[comp.sys.alliant] inter-loop locking

xxrich@alliant1 (Rich Rinehart) (03/27/90)

I would like to force some MIMD like operation on the following 
loop but am having troubles figuring out the synchronization.
Can anyone be of help?  The problem is something like this....

cvd$ concur
	do 100 I=1,100
		call sub1
		call sub2
c do sub3 only after sub1 and 2 have completed
		call sub3
100	contiue

Do I need to use the lock system call or is there another way?  Anyone 
have any examples?  It's been a while since the optimization class...

--
-----------------------------------------------------------------------------
Rich Rinehart                  |     phone: 216-433-5211
NASA Lewis Research Center     |     email: xxrich@alliant1.lerc.nasa.gov
-----------------------------------------------------------------------------

muller@Alliant.COM (Jim Muller) (03/28/90)

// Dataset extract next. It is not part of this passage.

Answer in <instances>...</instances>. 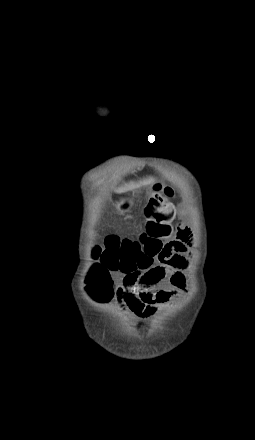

In article <1990Mar27.132340.4243@eagle.lerc.nasa.gov>
    xxrich@alliant1.lerc.nasa.gov (Rich Rinehart) writes:

>I would like to force some MIMD like operation on the following 
>loop but am having troubles figuring out the synchronization.
>Can anyone be of help?  The problem is something like this....

>  cvd$ concur
>          do 100 I=1,100
>             call sub1
>             call sub2
>  c do sub3 only after sub1 and 2 have completed
>             call sub3
>  100     continue

>Do I need to use the lock system call or is there another way?  Anyone 
>have any examples?  It's been a while since the optimization class...

(I'll try to answer this, but I'm not sure you meant it exactly as written.)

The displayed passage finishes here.